Lone Worker Risk Assessment

Many workers/volunteers work alone quite lawfully, either regularly or occasionally.  The checklist below is used as a basis for an assessment of the associated risks.
Yes No
Do you have a copy of the lone working policy?
Is there a clear definition of lone working?
Has WBC considered the main situations in which lone working may occur, for example, working late, late meetings, cleaning, work during weekends, visiting individuals?
Has the policy been brought to the attention of all employees, Trustees and volunteers?
Is there an arrangement to review and update the policy
Consult minister/Trustees/volunteers about their needs
Do staff/volunteers who need to work alone let a Trustee, colleague, family member or the office know that they are working alone?  Have you advised the church office by telephone or email your plans to work on your own in the church building?
Can the work undertaken by a lone worker, adequately handle the risk of the job?
What emergencies are likely to occur? – Fire, accident, illness???
Have specific risks been considered – use of ladders, dealing with intruders?

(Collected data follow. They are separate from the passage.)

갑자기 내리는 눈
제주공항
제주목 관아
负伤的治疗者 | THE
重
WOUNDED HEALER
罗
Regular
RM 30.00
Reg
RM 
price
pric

Are there clear guidelines about work that is not permitted by a lone individual? i.e. lone worker not allowed to access the cellar
Is there clear guidance with regard to the use of cleaning chemicals and electrical equipment?
Do the Trustees know of any relevant medical conditions of those who are lone workers?
Have the Trustees considered the risk of violence/aggression?
Are there communication procedures in place?  Check in and out etc.?  Email/telephone church office.
Do all lone workers know the procedures when working on the church premises – keeping entrance doors locked?
Do all lone workers know the procedures when working off the church premises – leave meeting if sensitive situation occurs and is unacceptable?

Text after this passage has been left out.